George Whitman was born in East Orange, New Jersey in 1913. And over the course of his 98 years of life, he would go on to leave an indelible impression on the literary world at large, and also, on the city of Paris.
It was in Paris where he ran a bookshop, one which has become legendary, due to its famous clientele, readings and performances, Tumbleweeds, storied walls, and book thieves (ahem, Gregory Corso). The poet Corso often stole books and attempted to sell them back to George, who, “if feeling indulgent, would go along with the charade,” wrote Vanity Fair writer Bruce Handy, in a 2014 feature about the famous shop.
Shakespeare & Company bookstore is now nestled on the Left Bank, in view of Notre Dame, at 37 rue de la Bûcherie. The first iteration of the bookstore was at 8 rue Dupuytren, and was founded by an American named Sylvia Beach in 1919. The bookstore later moved to 12 rue de l’Odéon, in 1922.
The Odéon location became a hotbed for the literati of the Lost Generation – a generation of American artists who had migrated to Paris. Writers like James Joyce, Ernest Hemingway, F. Scott Fitzgerald, Gertrude Stein, and Ezra Pound, all spent much time at the shop. Beach was beloved by the shop’s guests and customers. She even published one of her customer’s books, when no other publisher would touch it. (That customer was James Joyce, and the book was Ulysses.)
The Odéon location closed in 1941 when the Germans came to occupy Paris. But in 1951, the bookstore found a new home on rue de la Bûcherie, when Whitman opened his bookshop there. The structure that houses the bookshop used to be a monastery, and was originally built in the early 1600s. Whitman liked to joke that he was the sole surviving monk of the original monastery.
The impact of Whitman’s shop cannot be understated. It has serviced the literary needs of everyone from Henry Miller to James Baldwin, and thousands more.

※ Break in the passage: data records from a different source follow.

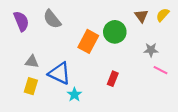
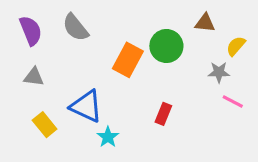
yellow semicircle: (163, 15) -> (236, 46), moved
brown triangle: (141, 16) -> (205, 23), turned -48
gray triangle: (32, 62) -> (34, 77), moved
yellow rectangle: (31, 86) -> (45, 125), turned -56

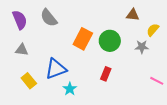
green circle: (166, 46) -> (110, 41), moved
pink line: (233, 102) -> (157, 81), moved
blue triangle: (86, 106) -> (56, 69), turned -45

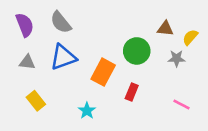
brown triangle: (133, 15) -> (165, 29), moved
orange rectangle: (83, 39) -> (103, 72), moved
blue triangle: (56, 69) -> (63, 57), moved
pink line: (157, 81) -> (182, 104), moved

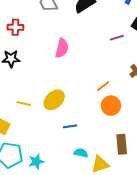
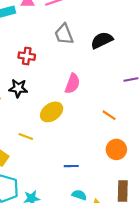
orange line: (103, 86) -> (109, 115), moved, turned 64
yellow ellipse: (54, 100) -> (52, 112), moved

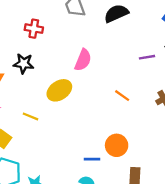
orange circle: (116, 149) -> (117, 145), moved
blue line: (71, 166) -> (92, 159), moved

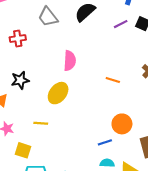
red cross: (34, 29) -> (18, 38), moved
purple line: (147, 57) -> (121, 24), moved

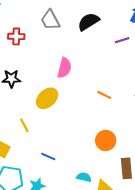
yellow line: (41, 123) -> (24, 125), turned 48
blue line: (105, 142) -> (48, 157), moved, turned 32

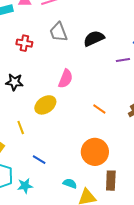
orange circle: (106, 140) -> (95, 152), size x1.4

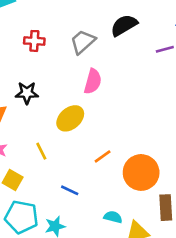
gray trapezoid: (58, 32) -> (83, 42), moved, turned 75
orange line: (99, 109) -> (103, 156), moved, turned -64

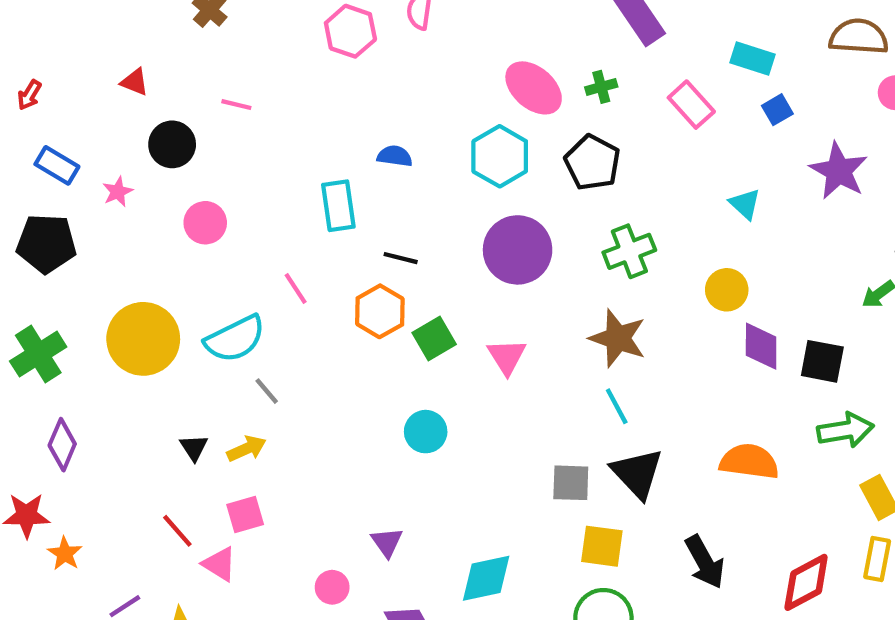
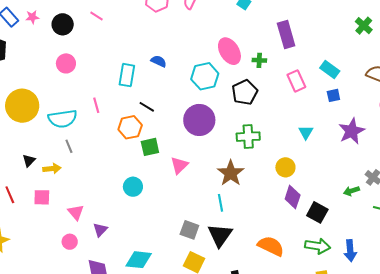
pink star: (118, 192) -> (32, 17), moved
pink triangle: (219, 564) -> (76, 212), moved

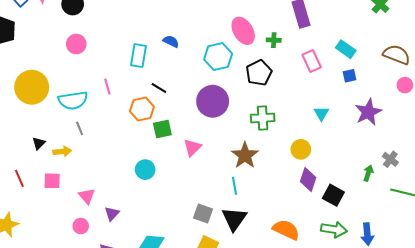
green arrow: (351, 191) -> (368, 173), turned 126

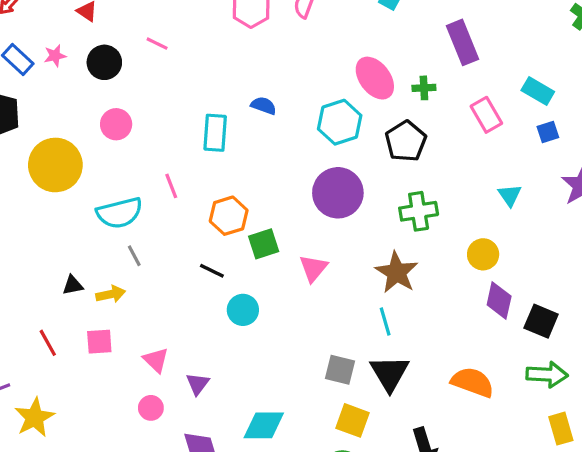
yellow circle: (32, 87) -> (55, 165), moved
black line: (159, 88) -> (212, 271), moved
black triangle: (39, 143) -> (73, 285), turned 40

Whitman said of his vision for the shop: “I created this bookstore like a man would write a novel, building each room like a chapter, and I like people to open the door the way they open a book, a book that leads into a magic world in their imaginations.”
There is a certain sense of magic about the bookstore. (And by Whitman’s own account, it’s not really a bookstore, but rather, a “socialist utopia masquerading as a bookstore.”) The takeaway is different for each visitor. And people travel from all over the world to visit, seeking it out like Indiana Jones on the hunt for the Ark of the Covenant.
The publication of a book about the shop last fall is evidence of the store’s continued, robust popularity. As further evidence, the store’s weekly free literary events are always jam-packed. (A schedule of upcoming events can be viewed here.)
Whitman’s daughter, Sylvia (who was named after Shakespeare’s original progenitor, Sylvia Beach), is currently at the helm of the shop and has ushered it into modernity. Shakespeare now has an adjoining café, and even – joining the ranks of Millennials –an Instagram account, with over 30,000 followers no less.
If a trip to Paris isn’t in the cards for you right now, fear not. You can visit the shop’s online store on their website to buy any book in their inventory. And, they offer worldwide shipping.
One book worth buying from their online (or physical) store is A History of the Rag & Bone Shop of the Heart. It’s a 384-page compendium of the store and its stories, told by those who love it most. The book includes comicbook-style drawings, beautiful photographs, poetry, excerpts from Whitman’s journals, a foreword by author Jeanette Winterson, a 1966 newspaper clipping from the International Herald Tribune about beatniks in Paris, autobiographies and works of Tumbleweeds (the name for people who live and work in the shop), rare mementos from the shop’s archives, and even film set stills (from Julie Delpy and Ethan Hawke’s Before Sunset).
The tome includes contributions from writers like Anaïs Nin, Allen Ginsberg, Kate Tempest, and more. Also scattered throughout the book (in a way that feels as haphazard as certain nooks and crannies of the store itself) are quotes in large font that take up entire pages, sharing the insightful words of the shop’s biggest – and most famous – fans, like writer James Baldwin.
Huge black lettering boldly declares Baldwin’s words:
“You think your pain and your heartbreak are unprecedented in the history of the world, but then you read. It was books that taught me that the things that tormented me most were the very things that connected me with all the people who were alive, or who had ever been alive.”
Shakespeare & Company continues to be a place for Parisians and visitors alike who, like Baldwin, are looking for connection, comfort, and the satiation that comes with devouring an un-put-down-able book.
Address: 37 Rue de la Bûcherie in the 5th arrondissement.